Most businesses talk about being “customer focused,” but that is vague and ultimately insufficient to deliver true customer happiness. The only way to ensure that you are optimizing the customer experience and maximizing customer satisfaction is by focusing on Customer Success with a dedicated team.

In B2B sales especially, Customer Success management is an emerging discipline that is changing the way we interact with customers. Whereas customer support is reactive, offering assistance following a sale, Customer Success management is proactive, identifying and addressing the customer’s problem at the start. Customer Success is an extension of solution selling, working with the customer to help them define and achieve business goals.

The goal of a Customer Success strategy is to collaborate with the customer, educate, cross-sell/upsell, and minimize churn.

The Need for a Customer Success Team

More organizations are creating Customer Success teams to develop deeper, solution-oriented relationships with customers to address their business needs. Although they often start out as “churn fighters,” Customer Success teams become the customer liaison from the outset, assisting with customer sales, training, support, and professional services.

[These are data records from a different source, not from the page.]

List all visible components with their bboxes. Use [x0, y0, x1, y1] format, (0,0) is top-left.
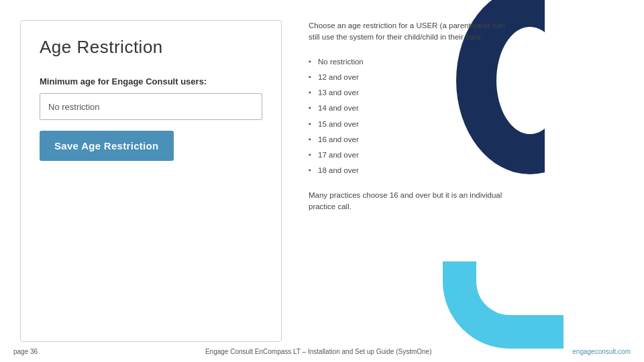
list-item: 16 and over — [309, 132, 517, 147]
age-options-list: No restriction12 and over13 and over14 a… — [309, 54, 517, 179]
list-item: 14 and over — [309, 101, 517, 116]
info-footer: Many practices choose 16 and over but it… — [309, 190, 517, 213]
page-footer: page 36 Engage Consult EnCompass LT – In… — [0, 348, 644, 355]
form-label: Minimum age for Engage Consult users: — [40, 76, 262, 86]
info-panel: Choose an age restriction for a USER (a … — [282, 0, 537, 362]
list-item: 17 and over — [309, 147, 517, 163]
list-item: No restriction — [309, 54, 517, 70]
page-title: Age Restriction — [40, 37, 262, 58]
list-item: 18 and over — [309, 163, 517, 178]
save-age-restriction-button[interactable]: Save Age Restriction — [40, 131, 174, 161]
list-item: 12 and over — [309, 70, 517, 85]
info-description: Choose an age restriction for a USER (a … — [309, 20, 517, 44]
select-wrapper[interactable]: No restriction — [40, 93, 262, 120]
select-value: No restriction — [48, 102, 100, 112]
page-number: page 36 — [13, 348, 38, 355]
list-item: 13 and over — [309, 85, 517, 101]
form-card: Age Restriction Minimum age for Engage C… — [20, 20, 282, 342]
footer-doc-title: Engage Consult EnCompass LT – Installati… — [38, 348, 572, 355]
footer-brand: engageconsult.com — [572, 348, 631, 355]
content-wrapper: Age Restriction Minimum age for Engage C… — [0, 0, 644, 362]
list-item: 15 and over — [309, 117, 517, 132]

The best Customer Success teams start working with sales and marketing at the customer acquisition stage, identifying new business opportunities and high-value leads. They help align sales support with customer needs, assisting with customer close and upsell.

With the right customer support team, the customer experience is high touch and consistent, providing personalized services that bring you on as a perceived strategic partner.

The Role of Customer Success

The role of the Customer Success team goes beyond simple fulfillment. It demonstrates ongoing value to the customer. The team is responsible for promoting success through onboarding, experience management, renewal, and upselling, gathering valuable data along the way to prove greater proactive value and improve the customer support process.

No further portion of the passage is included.